Ketika mau melanjutkan pendidikan ke jenjang yang lebih tinggi atau kuliah. Terdapat beberapa pertanyaan penting. Misalnya, apakah kalau kuliah di Hubungan Internasional bisa menjamin kelak mendapatkan pekerjaan dan sukses? Batinpun berkata,”kalau HI saja diragukan, apalagi Sastra Indonesia, Sastra Nusantara, Seni Kriya dan Filsafat.
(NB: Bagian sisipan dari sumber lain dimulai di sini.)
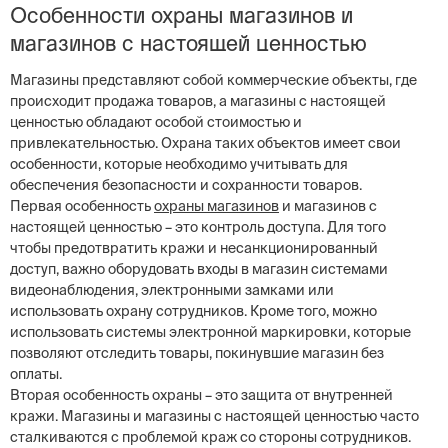
Особенности охраны магазинов и
магазинов с настоящей ценностью
Магазины представляют собой коммерческие объекты, где
происходит продажа товаров, а магазины с настоящей
ценностью обладают особой стоимостью и
привлекательностью. Охрана таких объектов имеет свои
особенности, которые необходимо учитывать для
обеспечения безопасности и сохранности товаров.
Первая особенность
охраны магазинов
и магазинов с
настоящей ценностью – это контроль доступа. Для того
чтобы предотвратить кражи и несанкционированный
доступ, важно оборудовать входы в магазин системами
видеонаблюдения, электронными замками или
использовать охрану сотрудников. Кроме того, можно
использовать системы электронной маркировки, которые
позволяют отследить товары, покинувшие магазин без
оплаты.
Вторая особенность охраны – это защита от внутренней
кражи. Магазины и магазины с настоящей ценностью часто
сталкиваются с проблемой краж со стороны сотрудников.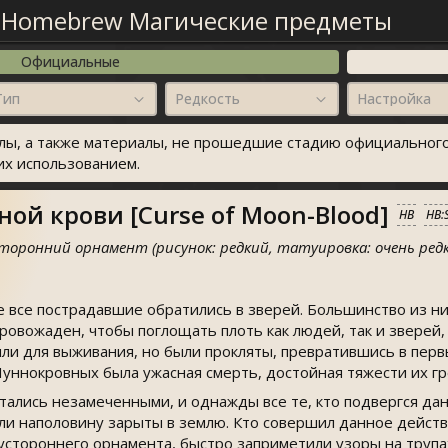
—
Homebrew Магические предметы
Официальные
Тип
Редкость
Настройка
ы, а также материалы, не прошедшие стадию официального
их использованием.
ой крови [Curse of Moon-Blood]
HB
HB:
оронний орнамент (рисунок: редкий, татуировка: очень редк
 все пострадавшие обратились в зверей. Большинство из ни
кровожаден, чтобы поглощать плоть как людей, так и зверей,
ли для выживания, но были прокляты, превратившись в перв
уннокровных была ужасная смерть, достойная тяжести их гр
тались незамеченными, и однажды все те, кто подвергся да
и наполовину зарыты в землю. Кто совершил данное действо
устороннего орнамента, быстро заприметили узоры на трупа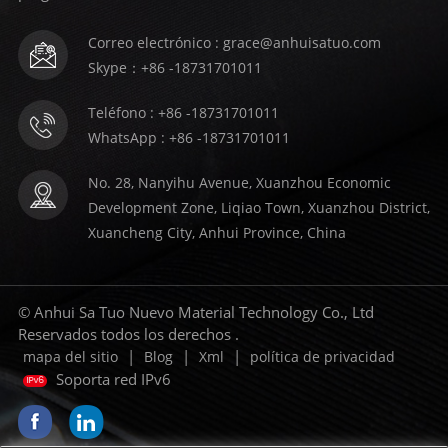
Correo electrónico : grace@anhuisatuo.com
Skype：+86 -18731701011
Teléfono : +86 -18731701011
WhatsApp : +86 -18731701011
No. 28, Nanyihu Avenue, Xuanzhou Economic
Development Zone, Liqiao Town, Xuanzhou District,
Xuancheng City, Anhui Province, China
© Anhui Sa Tuo Nuevo Material Technology Co., Ltd
Reservados todos los derechos .
|
|
|
mapa del sitio
Blog
Xml
política de privacidad
Soporta red IPv6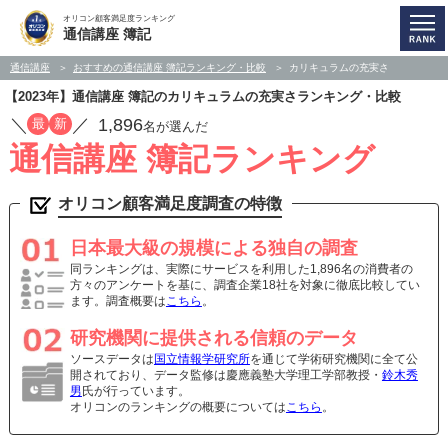
オリコン顧客満足度ランキング
通信講座 簿記
通信講座
おすすめの通信講座 簿記ランキング・比較
カリキュラムの充実さ
【2023年】通信講座 簿記のカリキュラムの充実さランキング・比較
／
／
1,896
最
新
名が選んだ
通信講座 簿記ランキング
オリコン顧客満足度調査の特徴
日本最大級の規模による独自の調査
同ランキングは、実際にサービスを利用した1,896名の消費者の
方々のアンケートを基に、調査企業18社を対象に徹底比較してい
ます。調査概要は
こちら
。
研究機関に提供される信頼のデータ
ソースデータは
国立情報学研究所
を通じて学術研究機関に全て公
開されており、データ監修は慶應義塾大学理工学部教授・
鈴木秀
男
氏が行っています。
オリコンのランキングの概要については
こちら
。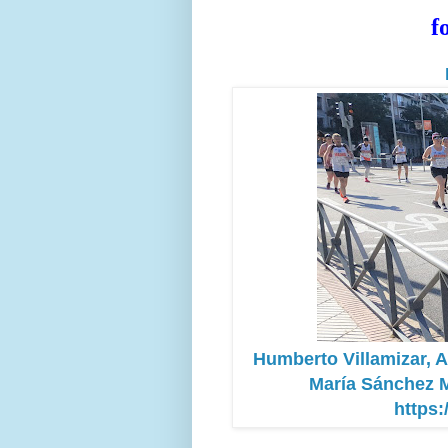
f
Humberto Villamizar, A
María Sánchez M
https:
Pertanyaan tersebut itu wajar-wajar saja. Karena persoalannya adalah sistem pendidikan di Indonesia itu belum sepenuhnya terkait dengan pekerjaan. Coba cek sekeliling kita. Kalau logikanya begitu, ada banyak filsuf di negeri ini, tapi tidak ada profesi filsuf di negeri ini. Gampangnya, para jurnalis yang saya kenal, banyak yang bukan berasal dari jurusan komunikasi. Mereka ada yang lulusan Biologi, Arsitektur, Perikanan, Hukum, Ekonomi bahkan Filsafat. Itu problem besar pendidikan di Indonesia. Saya sendiri tidak tahu solusinya. Belum lagi banyak universitas membuka program S2 yang judulnya aneh-aneh. Itu juga menimbulkan persoalan tersendiri. Sekolah makin tinggi, harapan makin tinggi, begitu lulus belum tentu tersedia lapangan pekerjaan. Jangankan yang lulus S2 dalam negeri, yang lulusan luar negeri saja banyak yang menganggur.
Perdebatan soal pendidikan ini sudah berlangsung lama dan involutif. Menteri pendidikan berganti orang dan nama, tapi persoalan itu tak kunjung ada jawabannya.
Itu satu persoalan. Persoalan lain adalah kata ‘sukses’. Kata ini dalam prakteknya bukan perkara mudah. Apa itu sukses? Punya keluarga, punya harta, punya jabatan, atau jujur, berintegritas atau apa? Baik. Kita ambil yang paling mudah ukurannya. Anggaplah sukses itu diukur dari materi. Apakah orang yang punya satu sepedah motor, satu mobil, dan satu rumah bisa dianggap sukses? Ada seorang teman saya, punya lebih dari 5 rumah, punya 3 mobil, sepeda motornya mungkin belasan, masih belum merasa dirinya sukses. Orang yang terlahir dari keluarga seorang konglomerat, mungkin tidak merasa sukses sekalipun punya uang ratusan miliar. Sementara, ada seorang bapak-bapak sudah merasa sukses dalam hidupnya. Sekolah SPG. Kerja. Kuliah di usia lebih dari 30 tahun, sembari terus mengajar. Baru kemudian kuliah lagi meneruskan S1 di usia 40 tahun lebih.
Ada teman yang tak melanjutkan kuliah tapi merasa sukses. Punya kebun cengkeh, punya kebun kopi, punya penginapan, dan keluarga yang menyenangkan. Ada juga teman yang tak punya apa-apa, tak menikah, tapi bahagia karena bisa mengajar anak-anak muda di berbagai wilayah di Indonesia.
Jadi apa itu sukses? Apa parameternya? Mungkin itu dulu yang harus diputuskan.
Karena disekolahkan dimana saja, tidak ada jaminan dapat kerja. Kecuali sekolah tertentu seperti STAN, AKPOL, AKABRI, atau sejenisnya. Itupun jika si anak mau dan mampu. Kadang mampu tapi tak mau. Kadang mau tapi tak mampu.
Termasuk jika si anak, memutuskan tidak mau kuliah. Memang berat. Tapi jangan-jangan dia punya pertimbangan lain. Mungkin dia ingin jadi pengusaha sejak muda, sehingga jatah gagalnya bisa dihabiskan sedini mungkin.
Sikap kritis terhadap diri sendiri itu persoalan manusia seumur hidup. Jangan cuma kritis pada situasi sosial dan orang lain.